Chronopolis Workflow 1. Data is ingested at SDSC. 2. Replication monitor places copies at UMD and NCAR. 3. ACE AM Installations at each site audits local copies 4. Digests from all three sites are compared in the AM to ensure valid replication. 5. AM Provides information for data providers to ensure we are preserving their data

Chronopolis Collections Over 5.5 million files 20+Tb Audit time is ~ 1 week.

Access Technologies for Long Term Archives Search and information discovery within a temporal context. Content exploration to enable knowledge discovery. Indexing structure based on advanced multiversion B-trees. Test and validation on significant scale web archives.
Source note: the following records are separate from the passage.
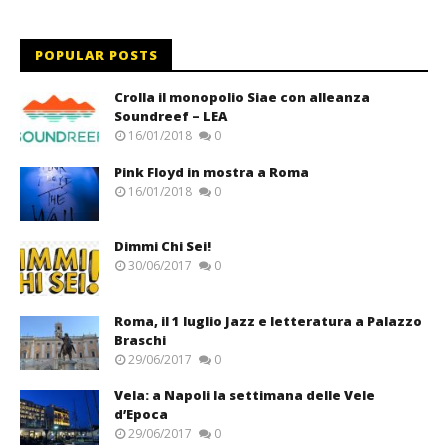
POPULAR POSTS
Crolla il monopolio Siae con alleanza
Soundreef – LEA
16/01/2018
0
Pink Floyd in mostra a Roma
16/01/2018
0
Dimmi Chi Sei!
30/06/2017
0
Roma, il 1 luglio Jazz e letteratura a Palazzo
Braschi
29/06/2017
0
Vela: a Napoli la settimana delle Vele
d’Epoca
29/06/2017
0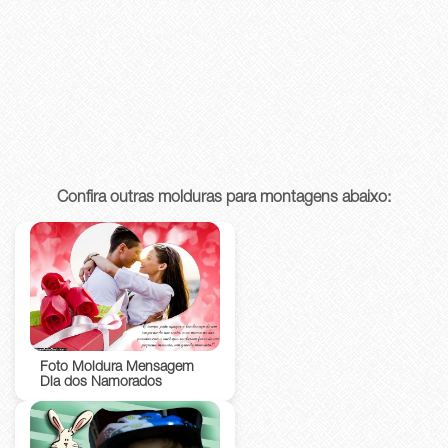
Confira outras molduras para montagens abaixo:
Foto Moldura Mensagem
Dia dos Namorados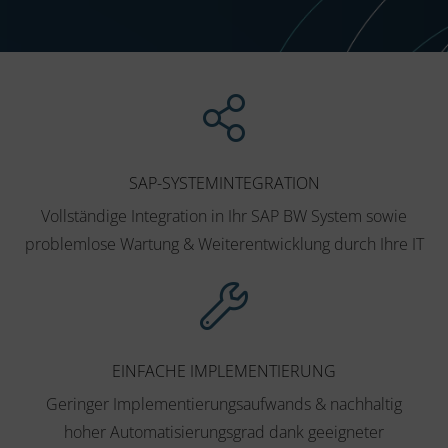
SAP-SYSTEMINTEGRATION
Vollständige Integration in Ihr SAP BW System sowie
problemlose Wartung & Weiterentwicklung durch Ihre IT
EINFACHE IMPLEMENTIERUNG
Geringer Implementierungsaufwands & nachhaltig
hoher Automatisierungsgrad dank geeigneter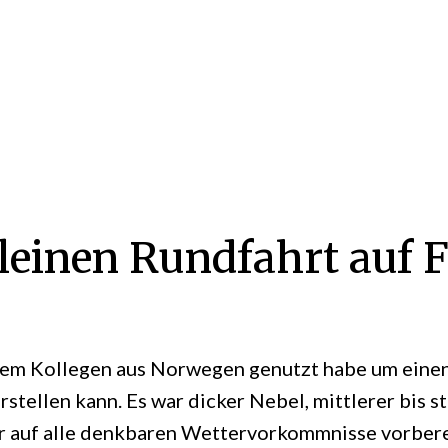
leinen Rundfahrt auf 
inem Kollegen aus Norwegen genutzt habe um einen
stellen kann. Es war dicker Nebel, mittlerer bis s
er auf alle denkbaren Wettervorkommnisse vorbere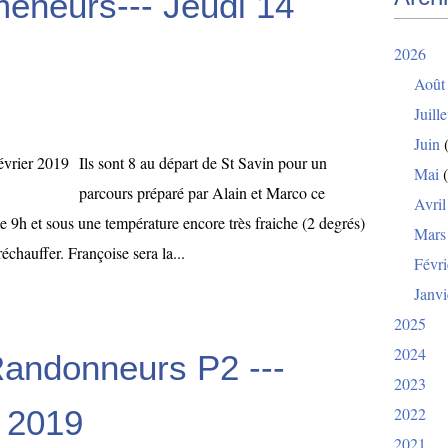
meneurs--- Jeudi 14
2026
Août
Juille
Juin
(
Ils sont 8 au départ de St Savin pour un
Mai
(
parcours préparé par Alain et Marco ce
Avril
de 9h et sous une température encore très fraiche (2 degrés)
Mars
réchauffer. Françoise sera la...
Févri
Janvi
2025
2024
Randonneurs P2 ---
2023
r 2019
2022
2021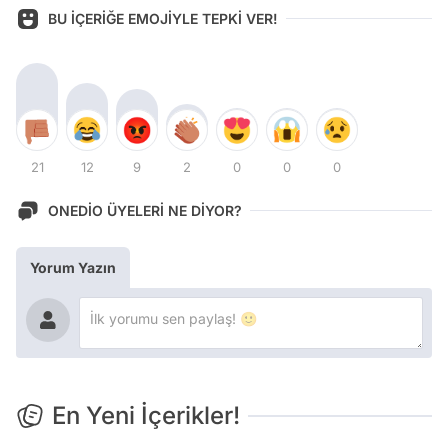
BU İÇERİĞE EMOJİYLE TEPKİ VER!
21
12
9
2
0
0
0
ONEDİO ÜYELERİ NE DİYOR?
Yorum Yazın
En Yeni İçerikler!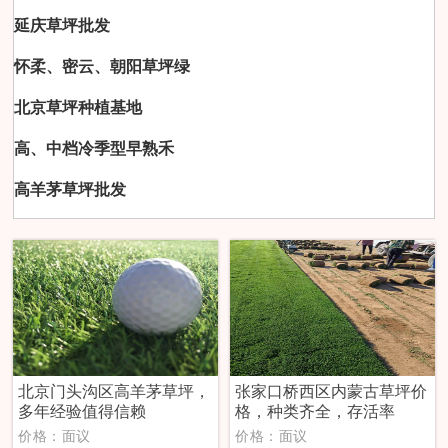
延庆草坪批发
怀柔、密云、朝阳草坪绿
北京草坪种植基地
高、中档冷季型早熟禾
高羊茅草坪批发
北京门头沟区高羊茅草坪，
张家口桥西区内蒙古草坪价
多年经验值得信赖
格，种类齐全，存活率
价格：面议
价格：面议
Scalable Technology for Information Discovery of Web Archives Allows discovery through a combination of words and time spans. Efficient for handling temporal queries rather than “search and then filter”: “Retrieve documents containing September 11 which were written before 2001” Returned web links are ranked according to a temporal-based scoring function. Allows the possibility of coalescing similar versions of a web page.

Conclusion Focus has been on platform and architecture – independent tools and services that are specifically tailored to handle core issues in long term archiving. Empirical testing and evaluation using a wide variety of collections and different infrastructures. Released tools to manage distributed ingestion, monitoring, and integrity of archived objects.